Trust @ La Maroquinerie (Paris), le 7 Novembre 2017

Cela faisait plusieurs mois que le groupe avait annoncé sa tournée Au Nom de la Rage, fêtant ainsi leurs 40 ans. De carrière.
Alors pour fêter ça comme il faut, ils se sont dit que faire 5 dates dans 5 salles différentes ce serait top. Bonne idée.
Je me suis donc jeté directement sur une place pour la Maroquinerie, excellente salle assez « intimiste » s’il en est.
Et plus on se rapprochait de la date, plus je rendais compte qu’en fait ce ne serait pas une tournée best-of malgré le fait que ce soit une tournée anniversaire. Etrange non ?
Mais c’est leur choix. Et en regardant leur setlist sur les précédentes dates, on y voit quasiment à chaque fois les mêmes morceaux. J’étais presque prêt à renoncer à y aller du coup.
Mais n’ayant jamais vu le groupe en live, et les conditions étant parfaites, je me disais que ça allait quand même être sympa.
Car je dois aussi dire que j’ai été un très grand fan de Trust il y a 28 ans de cela. Et je suis toujours autant fan de certains de ces vieux albums, notamment du gigantesque live « Répression dans l »Hexagone », magnifique best-of de cette période.
Bref, j’arrive dans la salle alors que le groupe a déjà joué deux morceaux. Tant pis … j’arrive quand bien même à me placer pour voir à peu près comme il faut.
Le son est très bon. Nono joue tranquillement, en faisant trop de mimiques et quelques pains. Le batteur est tout jeune, 21 ans si j’ai bien compris … et il les fait donc j’y crois assez, un vrai gamin à côté de ces soixantenaires. Il assure bien, on comprend facilement comment il a eu le poste. Le bassiste est David Jacob, qui était là à la fin des  90’s/début 2000 et le guitariste rythmique étant là depuis une dizaine d’années maintenant. Par contre c’est impressionnant d’entendre Bernie Bonvoisin avec sa voix si typique et inchangée. Juste parfait. Par contre son attitude, son affreux bob éternellement en place sont un peu pénible.

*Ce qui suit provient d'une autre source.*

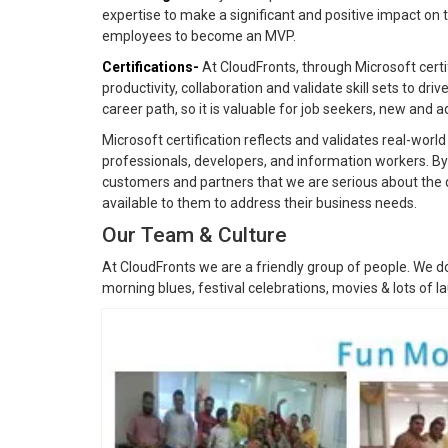
expertise to make a significant and positive impact on 
employees to become an MVP.
Certifications-
At CloudFronts, through Microsoft cert
productivity, collaboration and validate skill sets to drive
career path, so it is valuable for job seekers, new and 
Microsoft certification reflects and validates real-worl
professionals, developers, and information workers. By
customers and partners that we are serious about the 
available to them to address their business needs.
Our Team & Culture
At CloudFronts we are a friendly group of people. We do
morning blues, festival celebrations, movies & lots of l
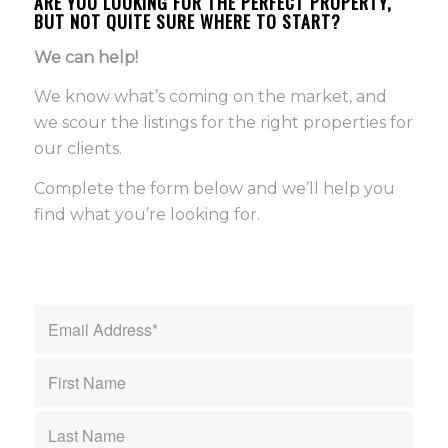
ARE YOU LOOKING FOR THE PERFECT PROPERTY,
BUT NOT QUITE SURE WHERE TO START?
We can help!
We know what’s coming on the market, and
we scour the listings for the right properties for
our clients.
Complete the form below and we’ll help you
find what you’re looking for.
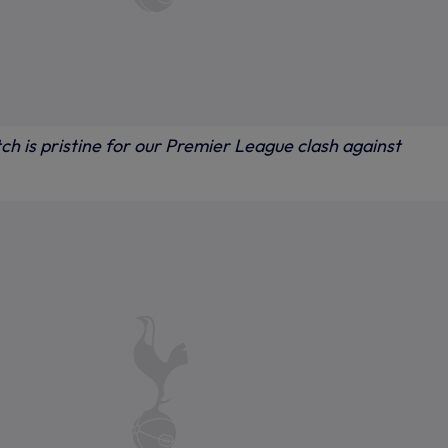
tch is pristine for our Premier League clash against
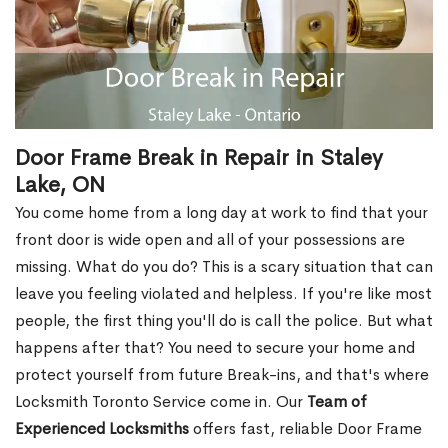
Door Frame Break in Repair in Staley
Lake, ON
You come home from a long day at work to find that your
front door is wide open and all of your possessions are
missing. What do you do? This is a scary situation that can
leave you feeling violated and helpless. If you're like most
people, the first thing you'll do is call the police. But what
happens after that? You need to secure your home and
protect yourself from future Break-ins, and that's where
Locksmith Toronto Service come in. Our
Team of
Experienced Locksmiths
offers fast, reliable Door Frame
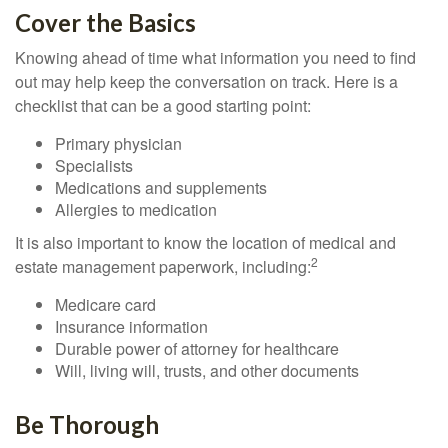
Cover the Basics
Knowing ahead of time what information you need to find
out may help keep the conversation on track. Here is a
checklist that can be a good starting point:
Primary physician
Specialists
Medications and supplements
Allergies to medication
It is also important to know the location of medical and
2
estate management paperwork, including:
Medicare card
Insurance information
Durable power of attorney for healthcare
Will, living will, trusts, and other documents
Be Thorough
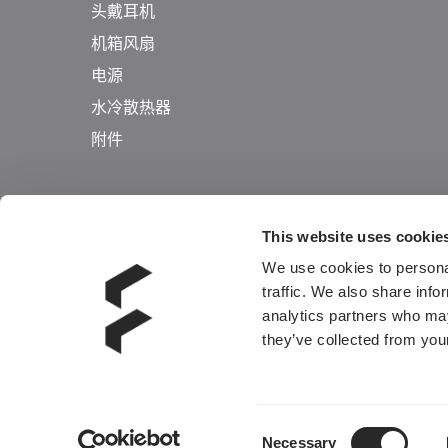
头戴耳机
机箱风扇
电源
水冷散热器
附件
This website uses cookie
We use cookies to personal
traffic. We also share info
analytics partners who may
they’ve collected from your
Consent
Necessary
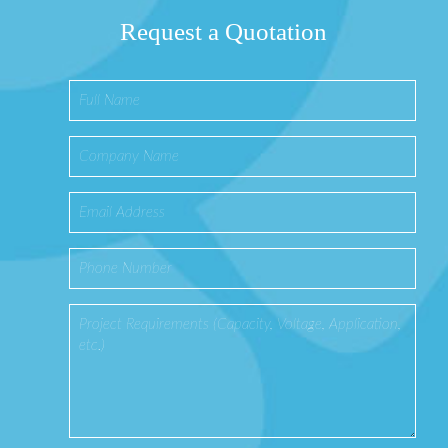
Request a Quotation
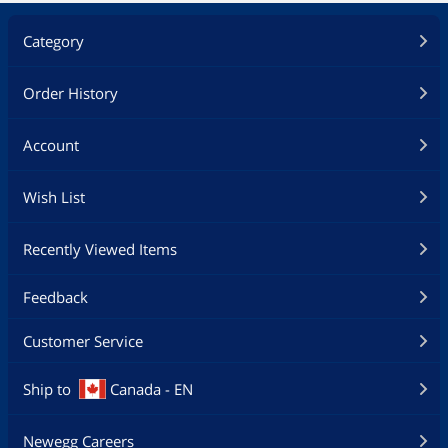
Category
Order History
Account
Wish List
Recently Viewed Items
Feedback
Customer Service
Ship to
Canada - EN
Newegg Careers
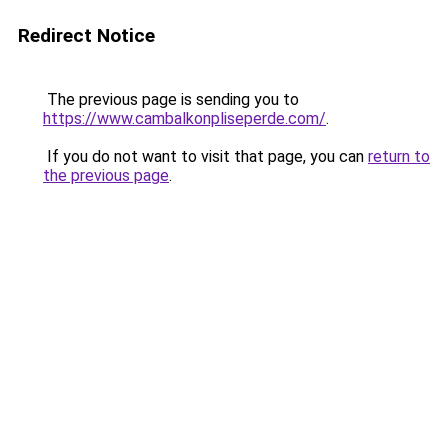
Redirect Notice
The previous page is sending you to
https://www.cambalkonpliseperde.com/
.
If you do not want to visit that page, you can
return to
the previous page
.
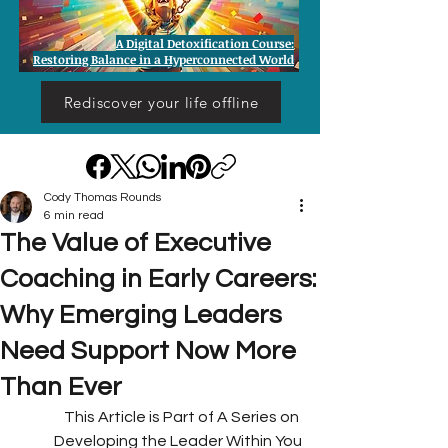
A Digital Detoxification Course:
Restoring Balance in a Hyperconnected World
Rediscover your life offline
Cody Thomas Rounds
6 min read
The Value of Executive
Coaching in Early Careers:
Why Emerging Leaders
Need Support Now More
Than Ever
This Article is Part of A Series on 
Developing the Leader Within You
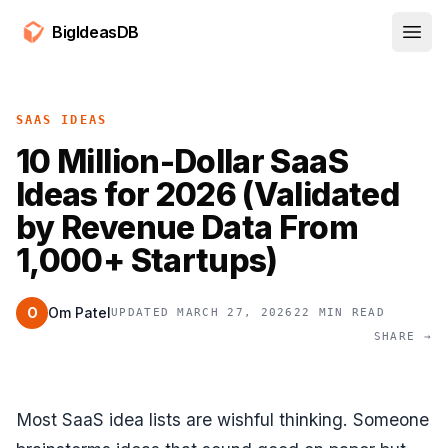
BigIdeasDB
Open
SAAS IDEAS
10 Million-Dollar SaaS
Ideas for 2026 (Validated
by Revenue Data From
1,000+ Startups)
O
Om Patel
UPDATED MARCH 27, 2026
22 MIN READ
SHARE →
Most SaaS idea lists are wishful thinking. Someone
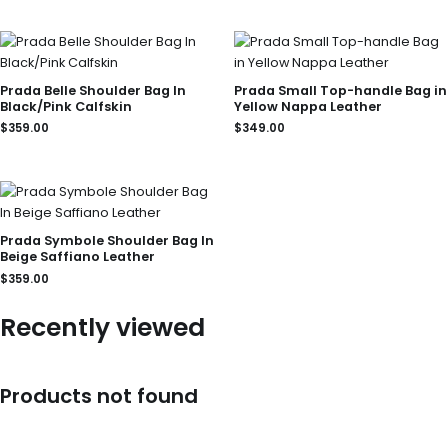
Prada Belle Shoulder Bag In
Prada Small Top-handle Bag in
Black/Pink Calfskin
Yellow Nappa Leather
$
359.00
$
349.00
Prada Symbole Shoulder Bag In
Beige Saffiano Leather
$
359.00
Recently viewed
Products not found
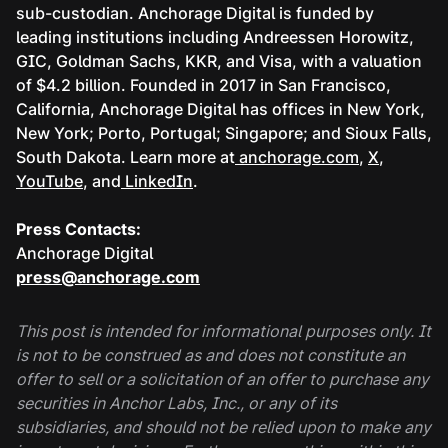
sub-custodian. Anchorage Digital is funded by
leading institutions including Andreessen Horowitz,
GIC, Goldman Sachs, KKR, and Visa, with a valuation
of $4.2 billion. Founded in 2017 in San Francisco,
California, Anchorage Digital has offices in New York,
New York; Porto, Portugal; Singapore; and Sioux Falls,
South Dakota. Learn more at
anchorage.com
,
X
,
YouTube
, and
LinkedIn
.
Press Contacts:
Anchorage Digital
press@anchorage.com
This post is intended for informational purposes only. It
is not to be construed as and does not constitute an
offer to sell or a solicitation of an offer to purchase any
securities in Anchor Labs, Inc., or any of its
subsidiaries, and should not be relied upon to make any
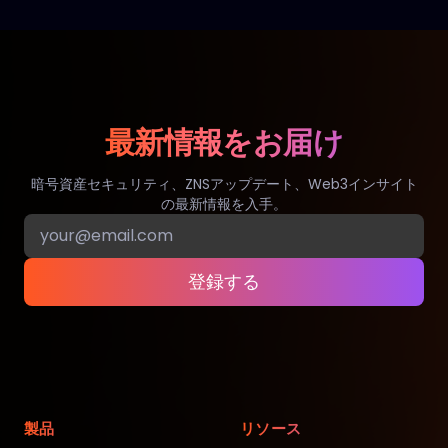
最新情報をお届け
暗号資産セキュリティ、ZNSアップデート、Web3インサイト
の最新情報を入手。
登録する
製品
リソース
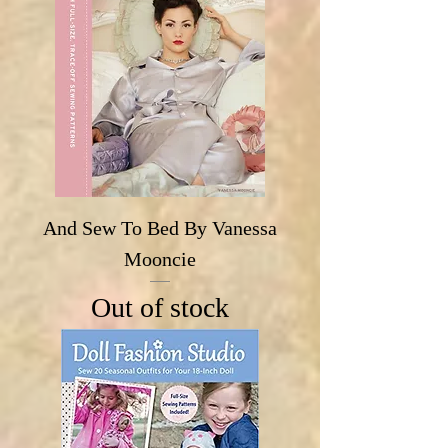
And Sew To Bed By Vanessa
Mooncie
Out of stock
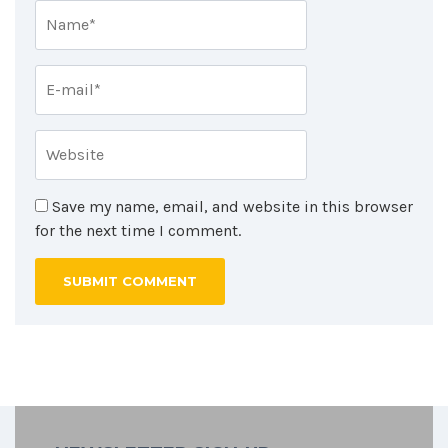
Save my name, email, and website in this browser
for the next time I comment.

Alors la setlist n’était clairement pas idéale. Des nouveaux morceaux dont tout le monde s’en fout, issus d’un futur album, et des classiques qui sont juste énormes. L’élite, Préfabriqués, Instinct de mort et bien entendu l’incontournable Antisocial pendant lequel l’ambiance était vraiment énorme, il faut l’avouer.
Le public était d’une moyenne d’âge d’environ 50 ans … pour qui c’était LA sortie de l’année.
Sinon, content d’avoir vu ces légendes. C’est sur. Alors oui ça ne bouge pas beaucoup sur scène, mais en même temps il n’y a pas vraiment la place pour ça ..
Cependant, ça sonne vraiment Hard Rock à l’ancienne qui a pris un coup de mou. Bernie a dit pour conclure « ne perdez pas votre colère » etc … mais je pense qu’ils l’ont bien perdu eux. Ca manque de côté rock, de fureur etc..
Merde, quand on écoute, encore maintenant, l’ancien live, on est pris d’une envie de révolte, de tout casser etc .. là c’était sympathique, pas horrible, mais juste que le propos ne colle plus à la musique ou plutôt au groupe.
En tous cas les paroles restent, elles, toujours aussi pertinentes et d’actualité.